● **Task prompt**
Look through the listing for the word "April". Copy each line that has it.

● **Data extract**
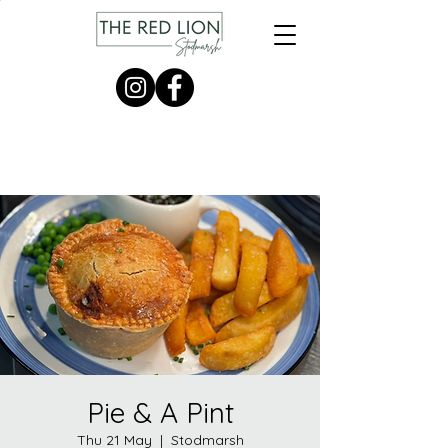
Pie & A Pint
Thu 21 May
  |  
Stodmarsh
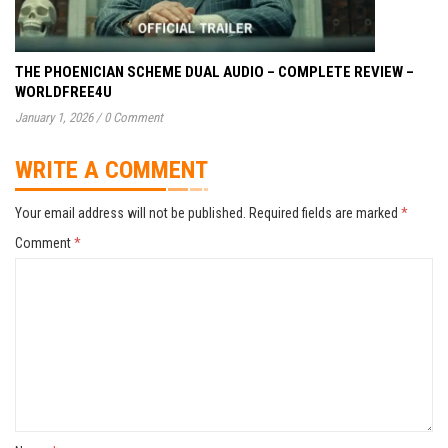
THE PHOENICIAN SCHEME DUAL AUDIO – COMPLETE REVIEW –
WORLDFREE4U
January 1, 2026
/
0 Comment
WRITE A COMMENT
Your email address will not be published.
Required fields are marked
*
Comment
*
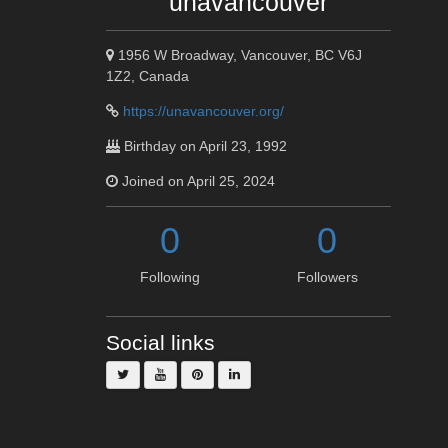
unavancouver
1956 W Broadway, Vancouver, BC V6J
1Z2, Canada
https://unavancouver.org/
Birthday on April 23, 1992
Joined on April 25, 2024
0
0
Following
Followers
Social links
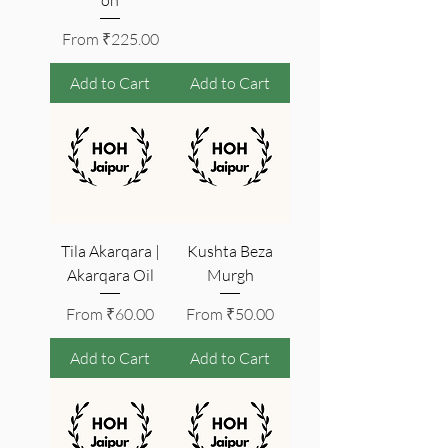
Sale Price
From
₹225.00
Add to Cart
Add to Cart
Tila Akarqara |
Kushta Beza
Akarqara Oil
Murgh
Sale Price
Sale Price
From
₹60.00
From
₹50.00
Add to Cart
Add to Cart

● **Worked solution**
Birthday on April 23, 1992
Joined on April 25, 2024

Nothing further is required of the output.